▸ **Your objective**
To complete this task, print all the data below exactly but leave out the images.

[Opening Record set section]

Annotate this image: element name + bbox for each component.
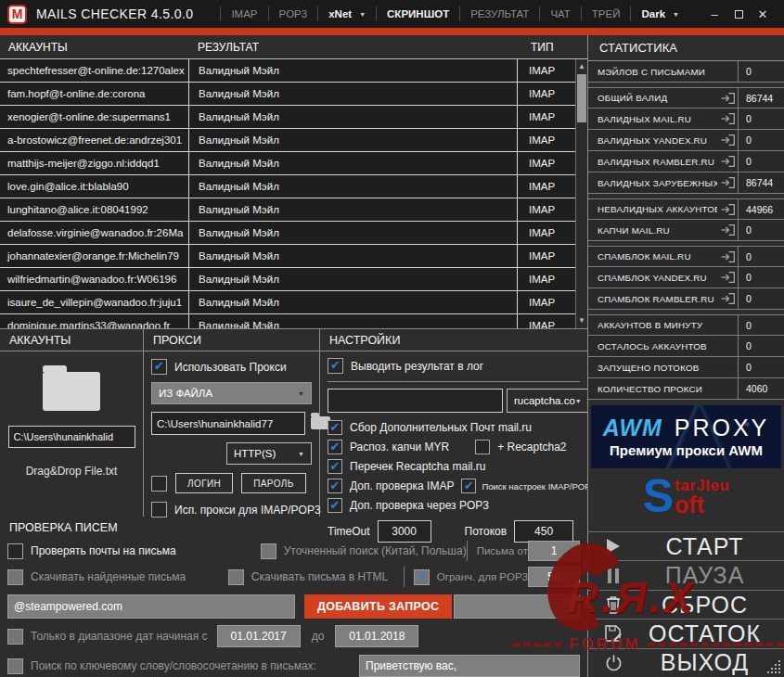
export-button[interactable]	[717, 130, 738, 150]
power-icon	[588, 653, 638, 673]
proxy-panel: ПРОКСИ Использовать Прокси ИЗ ФАЙЛА ▼ HT…	[144, 329, 320, 517]
imap-settings-search-checkbox[interactable]	[461, 479, 476, 493]
export-button[interactable]	[717, 151, 738, 172]
column-header-type[interactable]: ТИП	[518, 41, 587, 54]
login-button[interactable]: ЛОГИН	[175, 473, 233, 493]
stat-row: ОБЩИЙ ВАЛИД 86744	[588, 87, 784, 109]
exit-button[interactable]: ВЫХОД	[588, 648, 784, 677]
proxy-auth-checkbox[interactable]	[151, 476, 167, 492]
table-row[interactable]: isaure_de_villepin@wanadoo.fr:juju1 Вали…	[0, 291, 575, 314]
menu-item[interactable]: IMAP ▼	[220, 6, 267, 21]
table-row[interactable]: spechtefresser@t-online.de:1270alex Вали…	[0, 59, 575, 83]
export-button[interactable]	[717, 199, 738, 219]
table-row[interactable]: a-brostowicz@freenet.de:andrzej301 Валид…	[0, 129, 575, 152]
pause-button[interactable]: ПАУЗА	[588, 560, 784, 589]
browse-proxy-button[interactable]	[308, 412, 312, 435]
menu-item[interactable]: СКРИНШОТ ▼	[376, 6, 459, 21]
minimize-button[interactable]: –	[702, 4, 726, 24]
proxy-path-input[interactable]	[151, 412, 305, 435]
proxy-source-select[interactable]: ИЗ ФАЙЛА ▼	[151, 382, 312, 404]
date-range-checkbox[interactable]	[7, 629, 23, 645]
table-row[interactable]: wilfriedmartin@wanadoo.fr:W06196 Валидны…	[0, 268, 575, 291]
download-html-checkbox[interactable]	[228, 569, 244, 585]
table-row[interactable]: xenogier@t-online.de:supermans1 Валидный…	[0, 106, 575, 129]
password-button[interactable]: ПАРОЛЬ	[241, 473, 306, 493]
scroll-up-icon[interactable]: ▲	[576, 61, 587, 72]
proxy-protocol-select[interactable]: HTTP(S) ▼	[226, 442, 312, 465]
add-query-button[interactable]: ДОБАВИТЬ ЗАПРОС	[304, 594, 452, 619]
reset-button[interactable]: СБРОС	[588, 590, 784, 619]
table-row[interactable]: lunghitano@alice.it:08041992 Валидный Мэ…	[0, 198, 575, 222]
table-row[interactable]: dominique.martins33@wanadoo.fr Валидный …	[0, 314, 575, 328]
column-header-result[interactable]: РЕЗУЛЬТАТ	[189, 41, 518, 54]
collect-mails-checkbox[interactable]	[328, 420, 342, 435]
table-row[interactable]: matthijs-meijer@ziggo.nl:iddqd1 Валидный…	[0, 152, 575, 175]
pop3-limit-checkbox[interactable]	[414, 569, 430, 585]
column-header-accounts[interactable]: АККАУНТЫ	[0, 41, 189, 54]
export-button[interactable]	[717, 247, 738, 266]
keyword-checkbox[interactable]	[7, 658, 23, 674]
imap-settings-search-label: Поиск настроек IMAP/POP	[482, 481, 590, 492]
menu-item[interactable]: РЕЗУЛЬТАТ ▼	[459, 6, 539, 21]
table-row[interactable]: delafosse.virginie@wanadoo.fr:26Ma Валид…	[0, 222, 575, 245]
captcha-myr-checkbox[interactable]	[328, 440, 342, 454]
pop3-check-checkbox[interactable]	[328, 498, 342, 513]
log-checkbox[interactable]	[328, 358, 343, 374]
export-icon	[721, 251, 735, 262]
menu-item[interactable]: POP3 ▼	[268, 6, 318, 21]
query-input[interactable]	[7, 594, 295, 619]
recaptcha2-checkbox[interactable]	[475, 440, 490, 454]
table-row[interactable]: love.gin@alice.it:blabla90 Валидный Мэйл…	[0, 175, 575, 198]
table-row[interactable]: fam.hopf@t-online.de:corona Валидный Мэй…	[0, 83, 575, 106]
captcha-service-select[interactable]: rucaptcha.co ▼	[507, 389, 589, 413]
letters-from-input[interactable]	[528, 541, 580, 561]
close-button[interactable]: ✕	[751, 4, 775, 24]
awm-proxy-banner[interactable]: AWM PROXY Премиум прокси AWM	[591, 405, 781, 468]
check-mails-checkbox[interactable]	[7, 543, 23, 559]
imap-check-checkbox[interactable]	[328, 479, 342, 493]
proxy-imap-pop3-checkbox[interactable]	[151, 502, 167, 517]
date-to-input[interactable]	[335, 625, 418, 647]
date-from-input[interactable]	[217, 625, 301, 647]
table-scrollbar[interactable]: ▲ ▼	[575, 59, 587, 328]
captcha-key-input[interactable]	[328, 389, 503, 413]
export-button[interactable]	[717, 172, 738, 193]
menu-item[interactable]: Dark ▼	[630, 6, 689, 21]
app-logo-icon: M	[7, 5, 27, 24]
scroll-down-icon[interactable]: ▼	[576, 315, 587, 326]
recheck-recaptcha-label: Перечек Recaptcha mail.ru	[350, 460, 485, 473]
query-list-box[interactable]	[454, 594, 580, 619]
accounts-path-input[interactable]	[8, 426, 135, 448]
pop3-check-label: Доп. проверка через POP3	[350, 499, 489, 512]
menu-item[interactable]: xNet ▼	[317, 6, 376, 21]
scrollbar-thumb[interactable]	[577, 74, 586, 122]
stat-row: СПАМБЛОК MAIL.RU 0	[588, 246, 784, 267]
type-cell: IMAP	[518, 175, 575, 198]
export-button[interactable]	[717, 109, 738, 129]
remainder-button[interactable]: ОСТАТОК	[588, 619, 784, 647]
result-cell: Валидный Мэйл	[189, 152, 518, 174]
maximize-button[interactable]	[726, 4, 751, 24]
account-cell: dominique.martins33@wanadoo.fr	[0, 314, 189, 328]
start-button[interactable]: СТАРТ	[588, 531, 784, 560]
export-button[interactable]	[717, 220, 738, 240]
type-cell: IMAP	[518, 129, 575, 151]
folder-icon[interactable]	[43, 372, 100, 411]
export-button[interactable]	[717, 288, 738, 309]
export-button[interactable]	[717, 88, 738, 108]
resize-grip[interactable]	[778, 671, 780, 673]
stat-row: ВАЛИДНЫХ RAMBLER.RU 0	[588, 151, 784, 172]
recheck-recaptcha-checkbox[interactable]	[328, 459, 342, 474]
keyword-input[interactable]	[359, 655, 580, 677]
pop3-limit-input[interactable]	[528, 567, 580, 587]
menu-item[interactable]: ЧАТ ▼	[539, 6, 580, 21]
stat-label: ВАЛИДНЫХ ЗАРУБЕЖНЫХ	[598, 178, 717, 188]
refined-search-checkbox[interactable]	[261, 543, 276, 559]
download-html-label: Скачивать письма в HTML	[251, 570, 388, 583]
export-button[interactable]	[717, 267, 738, 287]
menu-item[interactable]: ТРЕЙ ▼	[581, 6, 631, 21]
table-row[interactable]: johannatexier@orange.fr:Michelin79 Валид…	[0, 245, 575, 268]
use-proxy-checkbox[interactable]	[151, 359, 167, 375]
download-found-checkbox[interactable]	[7, 569, 23, 585]
stat-value: 0	[738, 220, 784, 240]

[Closing Record set section]

▸ **Response area**
Annotate this image: element name + bbox for each component.
export-button[interactable]	[717, 130, 738, 150]
power-icon	[588, 653, 638, 673]
proxy-panel: ПРОКСИ Использовать Прокси ИЗ ФАЙЛА ▼ HT…	[144, 329, 320, 517]
imap-settings-search-checkbox[interactable]	[461, 479, 476, 493]
export-button[interactable]	[717, 151, 738, 172]
column-header-type[interactable]: ТИП	[518, 41, 587, 54]
login-button[interactable]: ЛОГИН	[175, 473, 233, 493]
stat-row: ОБЩИЙ ВАЛИД 86744	[588, 87, 784, 109]
exit-button[interactable]: ВЫХОД	[588, 648, 784, 677]
proxy-auth-checkbox[interactable]	[151, 476, 167, 492]
table-row[interactable]: isaure_de_villepin@wanadoo.fr:juju1 Вали…	[0, 291, 575, 314]
menu-item[interactable]: IMAP ▼	[220, 6, 267, 21]
table-row[interactable]: spechtefresser@t-online.de:1270alex Вали…	[0, 59, 575, 83]
export-button[interactable]	[717, 199, 738, 219]
table-row[interactable]: a-brostowicz@freenet.de:andrzej301 Валид…	[0, 129, 575, 152]
pause-button[interactable]: ПАУЗА	[588, 560, 784, 589]
browse-proxy-button[interactable]	[308, 412, 312, 435]
menu-item[interactable]: СКРИНШОТ ▼	[376, 6, 459, 21]
minimize-button[interactable]: –	[702, 4, 726, 24]
proxy-path-input[interactable]	[151, 412, 305, 435]
proxy-source-select[interactable]: ИЗ ФАЙЛА ▼	[151, 382, 312, 404]
date-range-checkbox[interactable]	[7, 629, 23, 645]
table-row[interactable]: wilfriedmartin@wanadoo.fr:W06196 Валидны…	[0, 268, 575, 291]
download-html-checkbox[interactable]	[228, 569, 244, 585]
table-row[interactable]: xenogier@t-online.de:supermans1 Валидный…	[0, 106, 575, 129]
password-button[interactable]: ПАРОЛЬ	[241, 473, 306, 493]
scroll-up-icon[interactable]: ▲	[576, 61, 587, 72]
proxy-protocol-select[interactable]: HTTP(S) ▼	[226, 442, 312, 465]
add-query-button[interactable]: ДОБАВИТЬ ЗАПРОС	[304, 594, 452, 619]
reset-button[interactable]: СБРОС	[588, 590, 784, 619]
table-row[interactable]: lunghitano@alice.it:08041992 Валидный Мэ…	[0, 198, 575, 222]
table-row[interactable]: dominique.martins33@wanadoo.fr Валидный …	[0, 314, 575, 328]
column-header-result[interactable]: РЕЗУЛЬТАТ	[189, 41, 518, 54]
collect-mails-checkbox[interactable]	[328, 420, 342, 435]
table-row[interactable]: matthijs-meijer@ziggo.nl:iddqd1 Валидный…	[0, 152, 575, 175]
pop3-limit-checkbox[interactable]	[414, 569, 430, 585]
column-header-accounts[interactable]: АККАУНТЫ	[0, 41, 189, 54]
export-button[interactable]	[717, 247, 738, 266]
keyword-checkbox[interactable]	[7, 658, 23, 674]
imap-settings-search-label: Поиск настроек IMAP/POP	[482, 481, 590, 492]
menu-item[interactable]: РЕЗУЛЬТАТ ▼	[459, 6, 539, 21]
table-row[interactable]: delafosse.virginie@wanadoo.fr:26Ma Валид…	[0, 222, 575, 245]
captcha-myr-checkbox[interactable]	[328, 440, 342, 454]
pop3-check-checkbox[interactable]	[328, 498, 342, 513]
log-checkbox[interactable]	[328, 358, 343, 374]
export-icon	[721, 251, 735, 262]
menu-item[interactable]: POP3 ▼	[268, 6, 318, 21]
query-input[interactable]	[7, 594, 295, 619]
recaptcha2-checkbox[interactable]	[475, 440, 490, 454]
table-row[interactable]: love.gin@alice.it:blabla90 Валидный Мэйл…	[0, 175, 575, 198]
table-row[interactable]: fam.hopf@t-online.de:corona Валидный Мэй…	[0, 83, 575, 106]
captcha-service-select[interactable]: rucaptcha.co ▼	[507, 389, 589, 413]
letters-from-input[interactable]	[528, 541, 580, 561]
close-button[interactable]: ✕	[751, 4, 775, 24]
awm-proxy-banner[interactable]: AWM PROXY Премиум прокси AWM	[591, 405, 781, 468]
check-mails-checkbox[interactable]	[7, 543, 23, 559]
imap-check-checkbox[interactable]	[328, 479, 342, 493]
proxy-imap-pop3-checkbox[interactable]	[151, 502, 167, 517]
date-to-input[interactable]	[335, 625, 418, 647]
date-from-input[interactable]	[217, 625, 301, 647]
table-scrollbar[interactable]: ▲ ▼	[575, 59, 587, 328]
captcha-key-input[interactable]	[328, 389, 503, 413]
export-button[interactable]	[717, 172, 738, 193]
menu-item[interactable]: Dark ▼	[630, 6, 689, 21]
app-logo-icon: M	[7, 5, 27, 24]
scroll-down-icon[interactable]: ▼	[576, 315, 587, 326]
recheck-recaptcha-label: Перечек Recaptcha mail.ru	[350, 460, 485, 473]
query-list-box[interactable]	[454, 594, 580, 619]
accounts-path-input[interactable]	[8, 426, 135, 448]
pop3-check-label: Доп. проверка через POP3	[350, 499, 489, 512]
menu-item[interactable]: xNet ▼	[317, 6, 376, 21]
scrollbar-thumb[interactable]	[577, 74, 586, 122]
stat-row: СПАМБЛОК MAIL.RU 0	[588, 246, 784, 267]
type-cell: IMAP	[518, 175, 575, 198]
export-button[interactable]	[717, 109, 738, 129]
remainder-button[interactable]: ОСТАТОК	[588, 619, 784, 647]
result-cell: Валидный Мэйл	[189, 152, 518, 174]
maximize-button[interactable]	[726, 4, 751, 24]
account-cell: dominique.martins33@wanadoo.fr	[0, 314, 189, 328]
start-button[interactable]: СТАРТ	[588, 531, 784, 560]
export-button[interactable]	[717, 220, 738, 240]
type-cell: IMAP	[518, 129, 575, 151]
folder-icon[interactable]	[43, 372, 100, 411]
export-button[interactable]	[717, 288, 738, 309]
export-button[interactable]	[717, 88, 738, 108]
resize-grip[interactable]	[778, 671, 780, 673]
stat-row: ВАЛИДНЫХ RAMBLER.RU 0	[588, 151, 784, 172]
recheck-recaptcha-checkbox[interactable]	[328, 459, 342, 474]
keyword-input[interactable]	[359, 655, 580, 677]
pop3-limit-input[interactable]	[528, 567, 580, 587]
menu-item[interactable]: ЧАТ ▼	[539, 6, 580, 21]
stat-label: ВАЛИДНЫХ ЗАРУБЕЖНЫХ	[598, 178, 717, 188]
refined-search-checkbox[interactable]	[261, 543, 276, 559]
download-html-label: Скачивать письма в HTML	[251, 570, 388, 583]
export-button[interactable]	[717, 267, 738, 287]
menu-item[interactable]: ТРЕЙ ▼	[581, 6, 631, 21]
table-row[interactable]: johannatexier@orange.fr:Michelin79 Валид…	[0, 245, 575, 268]
use-proxy-checkbox[interactable]	[151, 359, 167, 375]
download-found-checkbox[interactable]	[7, 569, 23, 585]
stat-value: 0	[738, 220, 784, 240]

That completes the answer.